Pre-eclampsia usually occurs after 20 weeks of pregnancy and most cases occur after 24 to 26 weeks. When it occurs before 34 weeks of pregnancy, it is called early-onset pre-eclampsia. It can also occur in the postpartum period.
Experts are still not entirely sure what causes pre-eclampsia, but recent research suggests it occurs when the placenta does not anchor itself deeply enough within the wall of the uterus during the first trimester. What causes this abnormal anchoring is unclear, but it may be influenced by the mother’s or father’s genes or the mother’s immune system, and medical conditions the mother may have, such as diabetes or high blood pressure. At the moment, doctors say there is no definite way to prevent pre-eclampsia because factors that lead to high blood pressure can’t always be controlled.

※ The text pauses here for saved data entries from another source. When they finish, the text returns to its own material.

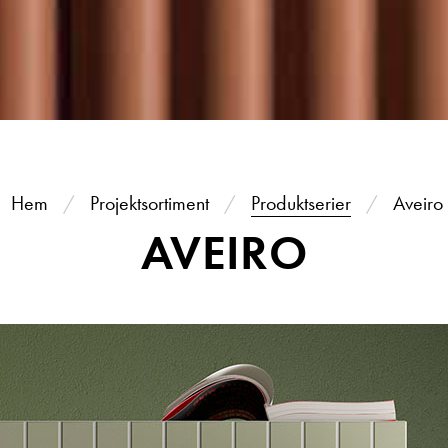
Hem
Projektsortiment
Produktserier
Aveiro
AVEIRO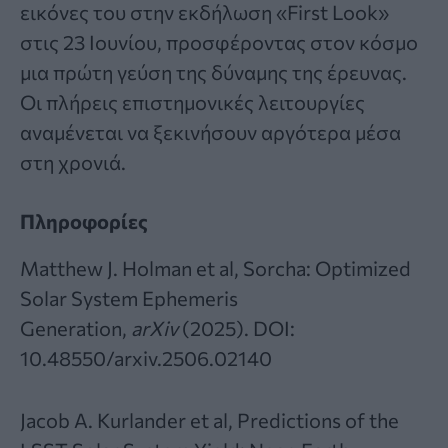
εικόνες του στην εκδήλωση «First Look»
στις 23 Ιουνίου, προσφέροντας στον κόσμο
μια πρώτη γεύση της δύναμης της έρευνας.
Οι πλήρεις επιστημονικές λειτουργίες
αναμένεται να ξεκινήσουν αργότερα μέσα
στη χρονιά.
Πληροφορίες
Matthew J. Holman et al, Sorcha: Optimized
Solar System Ephemeris
Generation,
arXiv
(2025).
DOI:
10.48550/arxiv.2506.02140
Jacob A. Kurlander et al, Predictions of the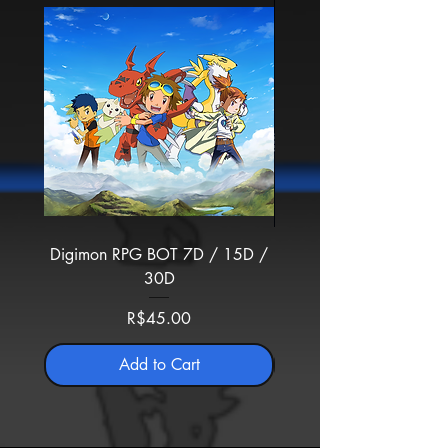
Digimon RPG BOT 7D / 15D /
Digimon Super Rumbl
30D
BOT 7D / 15D / 
Price
R$45.00
Add to Cart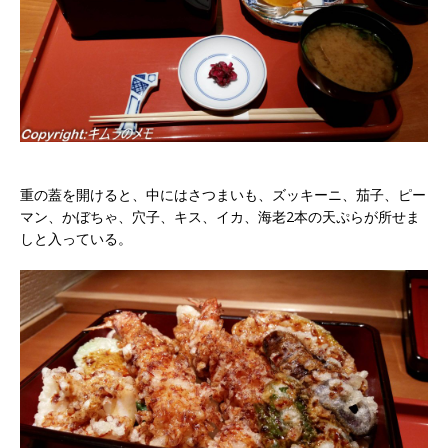
重の蓋を開けると、中にはさつまいも、ズッキーニ、茄子、ピー
マン、かぼちゃ、穴子、キス、イカ、海老2本の天ぷらが所せま
しと入っている。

Treatment decisions for pre-eclampsia need to take into account how severe the condition is, the potential for maternal complications, how far along the pregnancy is, and the potential risks to the foetus. “It can often be managed with oral or IV medication until the baby is sufficiently mature to be delivered,” says Dr Nkosi. “This often requires weighing up the risks of early delivery versus the risks of continued pre-eclampsia symptoms.”
If the pre-eclampsia is mild, your doctor may recommend bed rest to lower your blood pressure and increase blood flow to your placenta. “You will also be tested to assess your platelet counts, liver enzymes, kidney function and urinary protein levels,” Dr Nkosi explains. “Your unborn baby will also be closely monitored. This might include ultrasound, heart rate monitoring, plus foetal growth and amniotic fluid assessments.”
If your pre-eclampsia is severe, you will be admitted to hospital. Treatment might include intravenous medication to control blood pressure and prevent seizures or other complications, as well as steroid injections to help speed up the development of your baby’s lungs.
The good news is that although your pre-eclampsia might mean that you have to stay in hospital longer after giving birth, your blood pressure should return to normal in the weeks after delivering.